The submission presented a cost minimisation analysis. The PBAC noted that the equi-effective doses proposed by the submission were based on the ITT populations of the trials and not the high risk sub-groups
The PBAC noted that the submission’s estimate of the equi-effective doses remained highly uncertain on the following grounds:
- There are four distinct patient groups in the requested listing: splenectomised initiating patients, non-splenectomised initiating patients, splenectomised continuing patients, and non-splenectomised continuing patients. Doses, and therefore equi-effective doses, varied between these patient subgroups.
- Using the mean dose to determine the total cost of romiplostim was not accurate, as it was the distribution of doses in the splenectomised and non-splenectomised populations that determine the number and size of vials used and, therefore, the extent of wastage as a result of partially used vials.
- The cost-minimisation analysis was incomplete as it only considered the drug costs of eltrombopag and its comparator, ignoring possible differences in the utilisation of other relevant resources. The March 2010 Public Summary Document for romiplostim noted the uncertainty relating to the rate of IVIg use, as reduction in IVIg use represented the major cost offset in the model, without which cost-effectiveness could not be demonstrated.
The PBAC noted that the Pre-PBAC response reported that use of
rescue medication was similar between the two drugs.
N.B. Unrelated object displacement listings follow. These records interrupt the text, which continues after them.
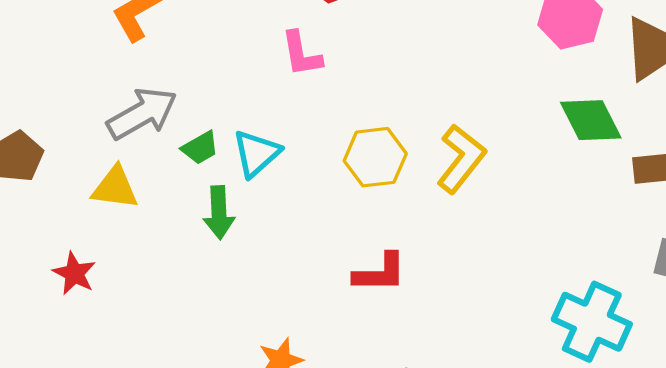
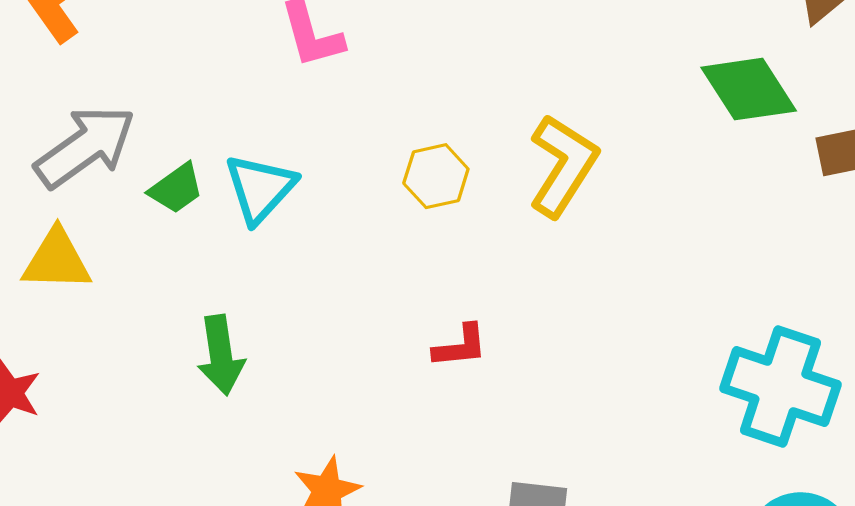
yellow hexagon: (375, 157) -> (436, 176), size x0.7
green arrow: (219, 213) -> (221, 355), moved
red L-shape: (380, 273) -> (460, 346), size x0.7

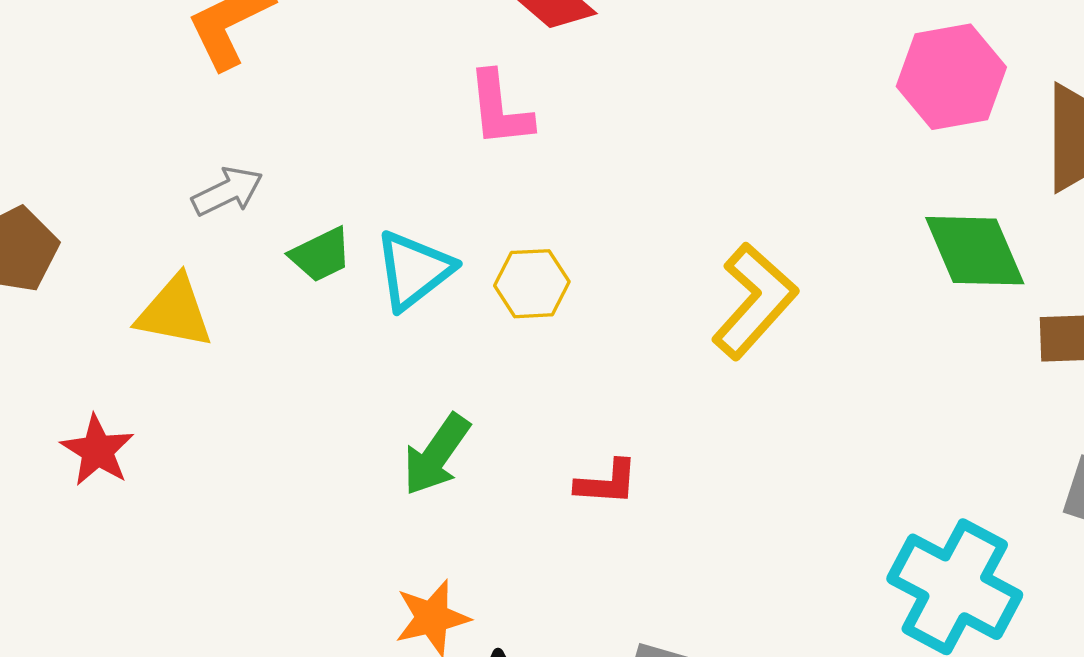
gray arrow: (85, 147) -> (227, 191), size x0.6
yellow hexagon: (436, 176) -> (532, 284), moved
green arrow: (221, 355) -> (436, 455), moved, turned 34

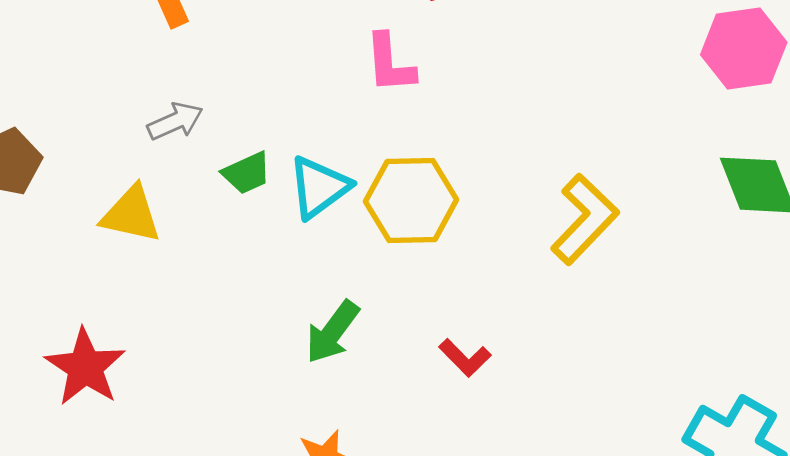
yellow hexagon: (532, 284) -> (411, 201), size x1.6
red star: (97, 450) -> (85, 367), moved, size x1.4
red L-shape: (607, 483) -> (465, 358), turned 40

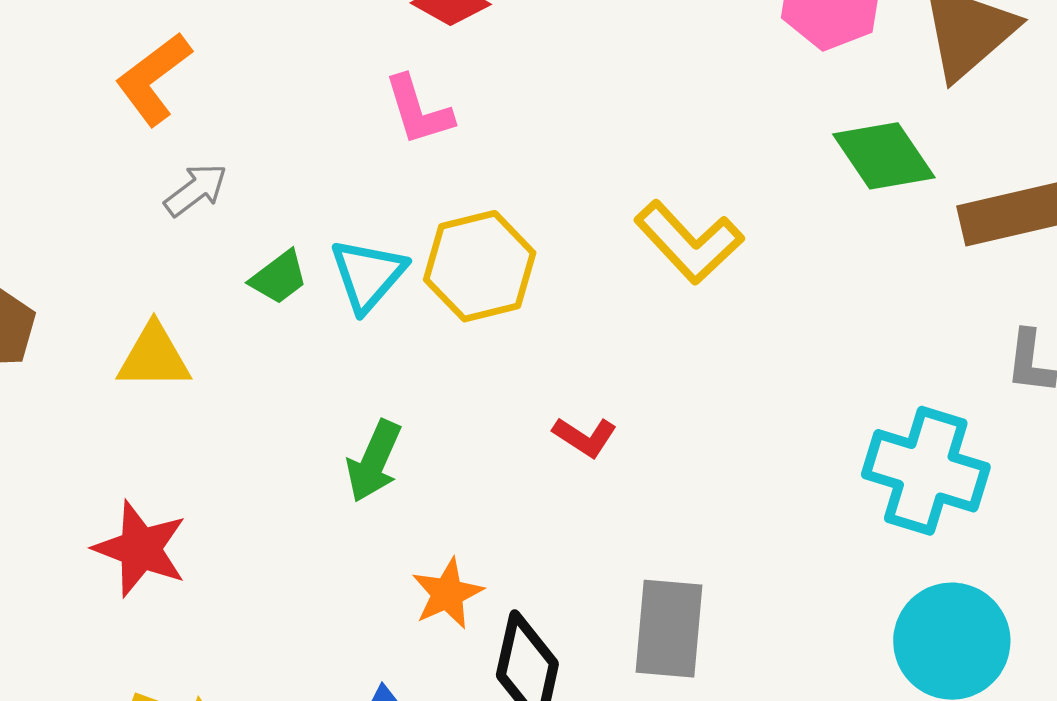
gray arrow: (175, 121) -> (196, 190), moved
yellow L-shape: (585, 219) -> (689, 242), turned 106
green arrow: (332, 332) -> (374, 461), moved

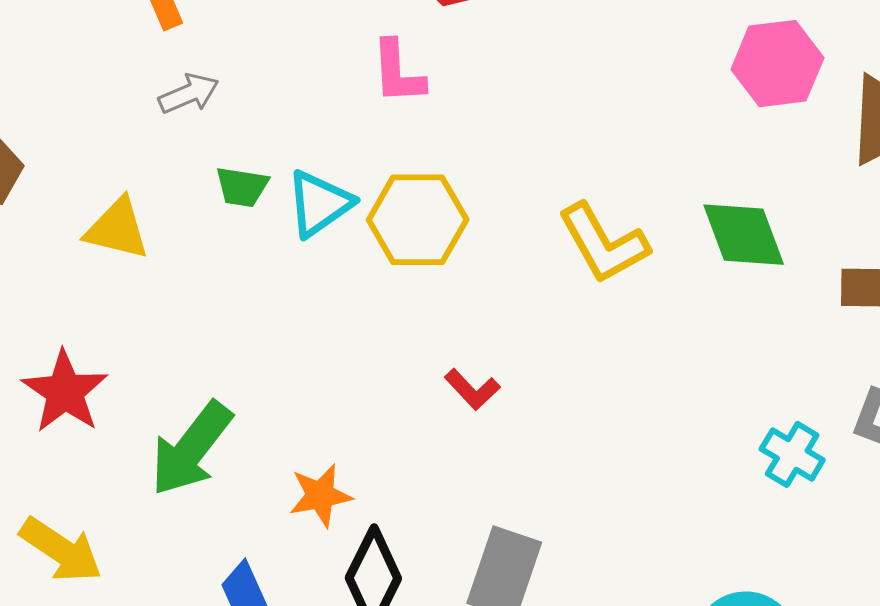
green diamond: (884, 156) -> (744, 235), moved
green trapezoid: (279, 277) -> (242, 187), turned 32
green arrow: (374, 461) -> (191, 449), moved, size x1.4
cyan cross: (926, 471) -> (792, 454), moved, size x0.6

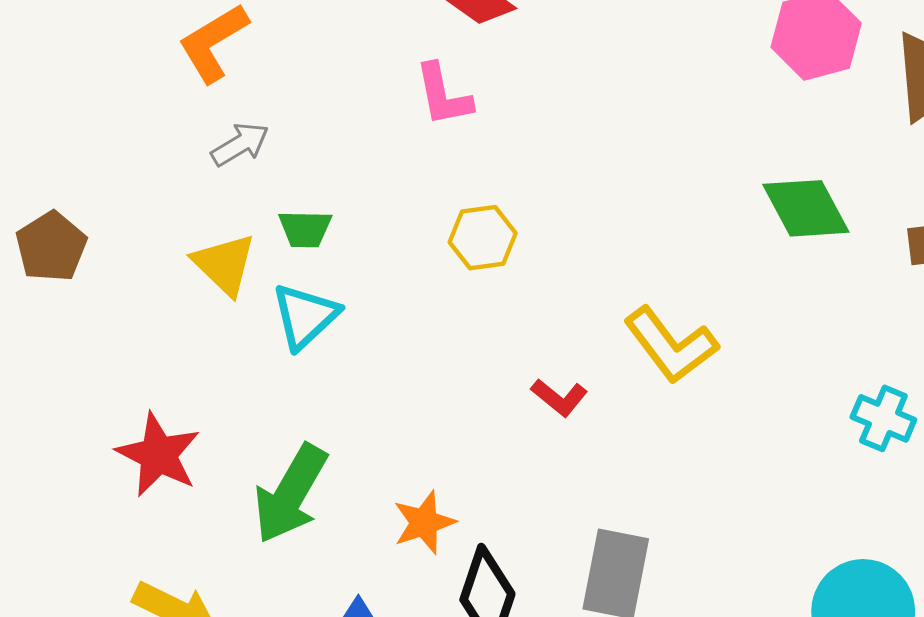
cyan triangle: (319, 204) -> (305, 316), moved
yellow hexagon: (418, 220) -> (483, 238), size x0.7
yellow triangle: (117, 229) -> (224, 264), moved, turned 38
yellow L-shape: (603, 243) -> (671, 345), moved

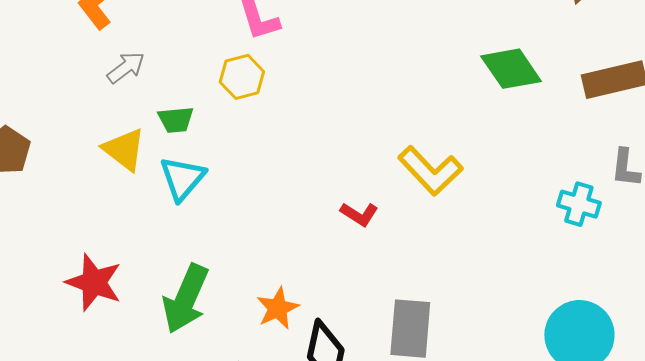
yellow hexagon: (483, 238) -> (242, 77), moved

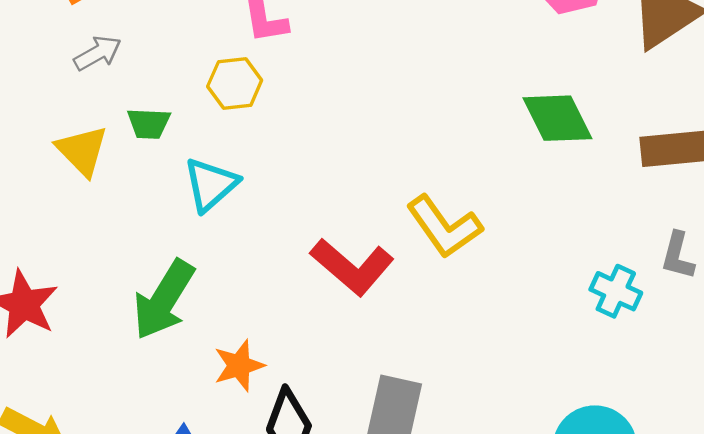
cyan triangle: (182, 178) -> (211, 184), moved
red L-shape: (359, 214) -> (352, 267), size x1.8
green arrow: (186, 299) -> (164, 300), moved

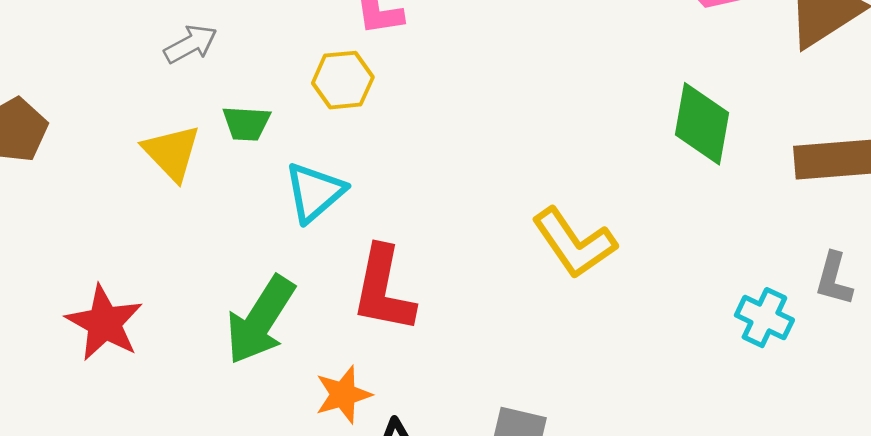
green diamond: (557, 118) -> (702, 124), turned 36
red L-shape: (352, 267) -> (383, 289), moved, turned 60

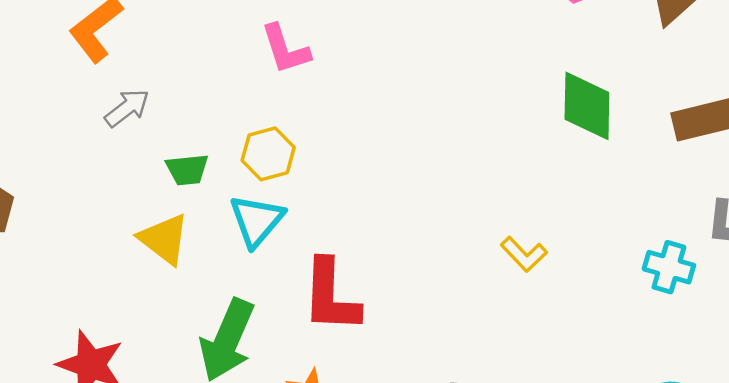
yellow hexagon: (343, 80) -> (268, 154), moved
yellow triangle: (172, 152) -> (164, 239), moved
yellow L-shape: (574, 243) -> (524, 254), moved, size x0.6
However, given
that it is likely that in the eltrombopag trial, patients were less
severely affected than those in the romiplostim trials, this
comparison was not considered useful.
The PBAC therefore rejected that submission on the basis of uncertain clinical effectiveness in comparison with romiplostim.
13. Context for Decision
The PBAC helps decide whether and, if so, how medicines should be
subsidised in Australia. It considers submissions in this context.
A PBAC decision not to recommend listing or not to recommend
changing a listing does not represent a final PBAC view about the
merits of the medicine. A company can resubmit to the PBAC or seek
independent review of the PBAC decision.
14. Sponsor’s Comment
The sponsor recognises the difficulties involved in the clinical
comparison considered and is working with the PBAC to find a
solution which will enable eltrombopag to be made more accessible
to patients with chronic refractory ITP as soon as possible.